Collected data
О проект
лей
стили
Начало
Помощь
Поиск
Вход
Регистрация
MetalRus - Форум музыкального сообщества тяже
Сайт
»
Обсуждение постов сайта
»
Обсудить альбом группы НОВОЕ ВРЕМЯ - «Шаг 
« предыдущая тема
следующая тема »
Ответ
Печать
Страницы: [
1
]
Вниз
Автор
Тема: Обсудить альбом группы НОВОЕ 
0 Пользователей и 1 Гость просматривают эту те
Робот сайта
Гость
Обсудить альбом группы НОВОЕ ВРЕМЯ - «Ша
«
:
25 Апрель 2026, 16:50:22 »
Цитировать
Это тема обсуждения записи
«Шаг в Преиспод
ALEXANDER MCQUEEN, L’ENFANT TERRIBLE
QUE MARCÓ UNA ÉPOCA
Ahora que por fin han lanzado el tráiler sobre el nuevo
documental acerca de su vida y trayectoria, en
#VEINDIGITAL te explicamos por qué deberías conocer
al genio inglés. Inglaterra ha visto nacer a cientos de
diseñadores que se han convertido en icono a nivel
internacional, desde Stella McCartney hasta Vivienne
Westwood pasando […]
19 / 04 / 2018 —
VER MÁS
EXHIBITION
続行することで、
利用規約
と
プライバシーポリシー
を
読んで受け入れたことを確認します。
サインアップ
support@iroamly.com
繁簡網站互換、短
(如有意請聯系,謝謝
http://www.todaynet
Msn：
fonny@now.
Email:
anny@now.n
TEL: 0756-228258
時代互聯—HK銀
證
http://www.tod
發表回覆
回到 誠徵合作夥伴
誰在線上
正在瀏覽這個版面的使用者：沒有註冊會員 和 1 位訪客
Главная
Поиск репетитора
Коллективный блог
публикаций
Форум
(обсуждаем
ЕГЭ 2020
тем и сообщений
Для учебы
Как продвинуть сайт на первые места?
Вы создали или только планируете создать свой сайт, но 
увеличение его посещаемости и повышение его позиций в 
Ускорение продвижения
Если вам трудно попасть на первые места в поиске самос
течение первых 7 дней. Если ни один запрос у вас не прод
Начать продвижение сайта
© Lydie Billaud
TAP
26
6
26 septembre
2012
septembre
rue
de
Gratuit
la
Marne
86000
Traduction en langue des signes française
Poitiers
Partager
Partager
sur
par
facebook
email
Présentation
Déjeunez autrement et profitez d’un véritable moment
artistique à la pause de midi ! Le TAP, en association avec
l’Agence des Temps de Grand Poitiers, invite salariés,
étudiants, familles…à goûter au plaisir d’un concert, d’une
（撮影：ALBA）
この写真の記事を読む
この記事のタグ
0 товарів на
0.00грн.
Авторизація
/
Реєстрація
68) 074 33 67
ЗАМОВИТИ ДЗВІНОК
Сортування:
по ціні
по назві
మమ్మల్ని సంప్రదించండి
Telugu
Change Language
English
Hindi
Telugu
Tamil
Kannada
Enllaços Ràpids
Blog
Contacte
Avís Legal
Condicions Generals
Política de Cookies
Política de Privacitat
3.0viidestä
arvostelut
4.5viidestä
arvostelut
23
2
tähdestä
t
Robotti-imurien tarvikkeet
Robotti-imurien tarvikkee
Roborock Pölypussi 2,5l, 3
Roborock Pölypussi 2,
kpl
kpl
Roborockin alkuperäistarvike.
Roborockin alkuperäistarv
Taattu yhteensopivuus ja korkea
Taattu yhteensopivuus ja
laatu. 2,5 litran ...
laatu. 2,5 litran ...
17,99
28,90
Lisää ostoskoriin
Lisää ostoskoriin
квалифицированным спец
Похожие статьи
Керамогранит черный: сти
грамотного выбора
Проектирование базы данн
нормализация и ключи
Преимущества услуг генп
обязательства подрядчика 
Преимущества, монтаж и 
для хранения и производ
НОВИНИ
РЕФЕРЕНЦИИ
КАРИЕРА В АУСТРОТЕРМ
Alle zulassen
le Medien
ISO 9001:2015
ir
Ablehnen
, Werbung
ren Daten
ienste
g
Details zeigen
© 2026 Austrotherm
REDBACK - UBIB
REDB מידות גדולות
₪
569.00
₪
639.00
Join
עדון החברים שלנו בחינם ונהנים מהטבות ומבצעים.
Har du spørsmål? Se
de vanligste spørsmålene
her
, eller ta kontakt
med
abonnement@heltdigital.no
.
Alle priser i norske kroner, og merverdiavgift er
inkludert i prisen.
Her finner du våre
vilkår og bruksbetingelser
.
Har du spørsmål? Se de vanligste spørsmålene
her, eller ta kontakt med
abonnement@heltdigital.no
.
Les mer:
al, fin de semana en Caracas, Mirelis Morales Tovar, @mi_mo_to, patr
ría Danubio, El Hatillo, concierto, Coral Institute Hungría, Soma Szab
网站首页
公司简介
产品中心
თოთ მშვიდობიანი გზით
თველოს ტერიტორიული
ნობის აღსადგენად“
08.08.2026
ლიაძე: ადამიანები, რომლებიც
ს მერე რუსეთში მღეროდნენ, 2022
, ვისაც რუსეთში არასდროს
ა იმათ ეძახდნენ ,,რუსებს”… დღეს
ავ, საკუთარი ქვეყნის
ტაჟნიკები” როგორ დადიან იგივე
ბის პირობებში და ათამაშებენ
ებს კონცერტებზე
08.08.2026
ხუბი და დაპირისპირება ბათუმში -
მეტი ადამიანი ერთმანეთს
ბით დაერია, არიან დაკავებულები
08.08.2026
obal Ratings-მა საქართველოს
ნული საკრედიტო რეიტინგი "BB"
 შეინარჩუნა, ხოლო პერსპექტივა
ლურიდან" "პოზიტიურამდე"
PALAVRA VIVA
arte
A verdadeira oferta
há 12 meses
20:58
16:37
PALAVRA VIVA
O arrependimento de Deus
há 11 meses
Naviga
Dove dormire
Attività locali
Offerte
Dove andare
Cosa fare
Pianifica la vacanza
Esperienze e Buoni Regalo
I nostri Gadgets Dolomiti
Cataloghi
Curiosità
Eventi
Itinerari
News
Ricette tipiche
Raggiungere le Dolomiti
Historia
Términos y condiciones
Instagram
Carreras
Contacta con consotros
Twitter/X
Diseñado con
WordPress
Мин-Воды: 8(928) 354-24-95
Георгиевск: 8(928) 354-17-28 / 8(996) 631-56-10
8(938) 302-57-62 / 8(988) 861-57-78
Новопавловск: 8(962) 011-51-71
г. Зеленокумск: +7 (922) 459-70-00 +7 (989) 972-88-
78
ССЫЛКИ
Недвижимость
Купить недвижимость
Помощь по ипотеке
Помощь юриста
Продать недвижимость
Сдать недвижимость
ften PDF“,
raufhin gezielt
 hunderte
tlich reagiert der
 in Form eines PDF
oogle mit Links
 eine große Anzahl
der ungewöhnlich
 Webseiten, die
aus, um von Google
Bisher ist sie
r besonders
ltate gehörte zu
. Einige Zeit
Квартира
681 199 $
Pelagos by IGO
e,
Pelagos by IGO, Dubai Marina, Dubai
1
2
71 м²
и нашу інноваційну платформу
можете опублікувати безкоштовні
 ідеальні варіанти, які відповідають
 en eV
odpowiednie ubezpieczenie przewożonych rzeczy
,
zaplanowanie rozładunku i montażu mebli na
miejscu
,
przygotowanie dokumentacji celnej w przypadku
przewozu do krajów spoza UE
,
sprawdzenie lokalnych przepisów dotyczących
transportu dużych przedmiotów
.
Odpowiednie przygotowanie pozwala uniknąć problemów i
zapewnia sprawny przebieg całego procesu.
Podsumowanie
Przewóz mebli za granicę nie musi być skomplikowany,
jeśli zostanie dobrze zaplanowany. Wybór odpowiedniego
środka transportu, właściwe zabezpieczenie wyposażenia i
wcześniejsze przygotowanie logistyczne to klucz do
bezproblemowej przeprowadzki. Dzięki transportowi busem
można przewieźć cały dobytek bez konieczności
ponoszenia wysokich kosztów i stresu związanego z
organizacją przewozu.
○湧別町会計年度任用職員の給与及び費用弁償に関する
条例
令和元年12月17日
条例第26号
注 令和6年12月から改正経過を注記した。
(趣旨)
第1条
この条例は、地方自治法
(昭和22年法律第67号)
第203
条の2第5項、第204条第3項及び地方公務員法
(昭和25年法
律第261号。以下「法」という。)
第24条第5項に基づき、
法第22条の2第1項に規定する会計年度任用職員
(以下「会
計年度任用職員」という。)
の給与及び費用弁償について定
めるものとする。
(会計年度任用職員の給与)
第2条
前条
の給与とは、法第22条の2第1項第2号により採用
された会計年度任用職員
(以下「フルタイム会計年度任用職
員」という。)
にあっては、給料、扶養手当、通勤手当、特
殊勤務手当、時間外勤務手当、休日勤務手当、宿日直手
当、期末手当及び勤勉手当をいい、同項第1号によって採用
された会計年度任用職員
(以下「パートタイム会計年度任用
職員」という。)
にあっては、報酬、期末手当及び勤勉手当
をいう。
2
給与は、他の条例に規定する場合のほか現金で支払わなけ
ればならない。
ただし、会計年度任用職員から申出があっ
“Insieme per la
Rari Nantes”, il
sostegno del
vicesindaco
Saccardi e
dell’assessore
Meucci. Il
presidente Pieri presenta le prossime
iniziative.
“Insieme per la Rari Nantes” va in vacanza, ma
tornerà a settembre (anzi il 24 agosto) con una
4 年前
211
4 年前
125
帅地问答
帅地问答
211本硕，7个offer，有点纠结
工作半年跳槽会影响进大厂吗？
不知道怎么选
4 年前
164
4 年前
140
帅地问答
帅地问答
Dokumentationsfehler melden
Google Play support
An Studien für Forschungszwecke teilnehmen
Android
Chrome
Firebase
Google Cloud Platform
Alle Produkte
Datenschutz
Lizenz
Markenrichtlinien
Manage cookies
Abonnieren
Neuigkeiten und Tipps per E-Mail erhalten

Assignment —
Please return only the lines from the one that contains "Webseiten, die" through the final line of the entries, each exactly as written.

Problem solution —
 Webseiten, die
aus, um von Google
Bisher ist sie
r besonders
ltate gehörte zu
. Einige Zeit
Квартира
681 199 $
Pelagos by IGO
e,
Pelagos by IGO, Dubai Marina, Dubai
1
2
71 м²
и нашу інноваційну платформу
можете опублікувати безкоштовні
 ідеальні варіанти, які відповідають
 en eV
odpowiednie ubezpieczenie przewożonych rzeczy
,
zaplanowanie rozładunku i montażu mebli na
miejscu
,
przygotowanie dokumentacji celnej w przypadku
przewozu do krajów spoza UE
,
sprawdzenie lokalnych przepisów dotyczących
transportu dużych przedmiotów
.
Odpowiednie przygotowanie pozwala uniknąć problemów i
zapewnia sprawny przebieg całego procesu.
Podsumowanie
Przewóz mebli za granicę nie musi być skomplikowany,
jeśli zostanie dobrze zaplanowany. Wybór odpowiedniego
środka transportu, właściwe zabezpieczenie wyposażenia i
wcześniejsze przygotowanie logistyczne to klucz do
bezproblemowej przeprowadzki. Dzięki transportowi busem
można przewieźć cały dobytek bez konieczności
ponoszenia wysokich kosztów i stresu związanego z
organizacją przewozu.
○湧別町会計年度任用職員の給与及び費用弁償に関する
条例
令和元年12月17日
条例第26号
注 令和6年12月から改正経過を注記した。
(趣旨)
第1条
この条例は、地方自治法
(昭和22年法律第67号)
第203
条の2第5項、第204条第3項及び地方公務員法
(昭和25年法
律第261号。以下「法」という。)
第24条第5項に基づき、
法第22条の2第1項に規定する会計年度任用職員
(以下「会
計年度任用職員」という。)
の給与及び費用弁償について定
めるものとする。
(会計年度任用職員の給与)
第2条
前条
の給与とは、法第22条の2第1項第2号により採用
された会計年度任用職員
(以下「フルタイム会計年度任用職
員」という。)
にあっては、給料、扶養手当、通勤手当、特
殊勤務手当、時間外勤務手当、休日勤務手当、宿日直手
当、期末手当及び勤勉手当をいい、同項第1号によって採用
された会計年度任用職員
(以下「パートタイム会計年度任用
職員」という。)
にあっては、報酬、期末手当及び勤勉手当
をいう。
2
給与は、他の条例に規定する場合のほか現金で支払わなけ
ればならない。
ただし、会計年度任用職員から申出があっ
“Insieme per la
Rari Nantes”, il
sostegno del
vicesindaco
Saccardi e
dell’assessore
Meucci. Il
presidente Pieri presenta le prossime
iniziative.
“Insieme per la Rari Nantes” va in vacanza, ma
tornerà a settembre (anzi il 24 agosto) con una
4 年前
211
4 年前
125
帅地问答
帅地问答
211本硕，7个offer，有点纠结
工作半年跳槽会影响进大厂吗？
不知道怎么选
4 年前
164
4 年前
140
帅地问答
帅地问答
Dokumentationsfehler melden
Google Play support
An Studien für Forschungszwecke teilnehmen
Android
Chrome
Firebase
Google Cloud Platform
Alle Produkte
Datenschutz
Lizenz
Markenrichtlinien
Manage cookies
Abonnieren
Neuigkeiten und Tipps per E-Mail erhalten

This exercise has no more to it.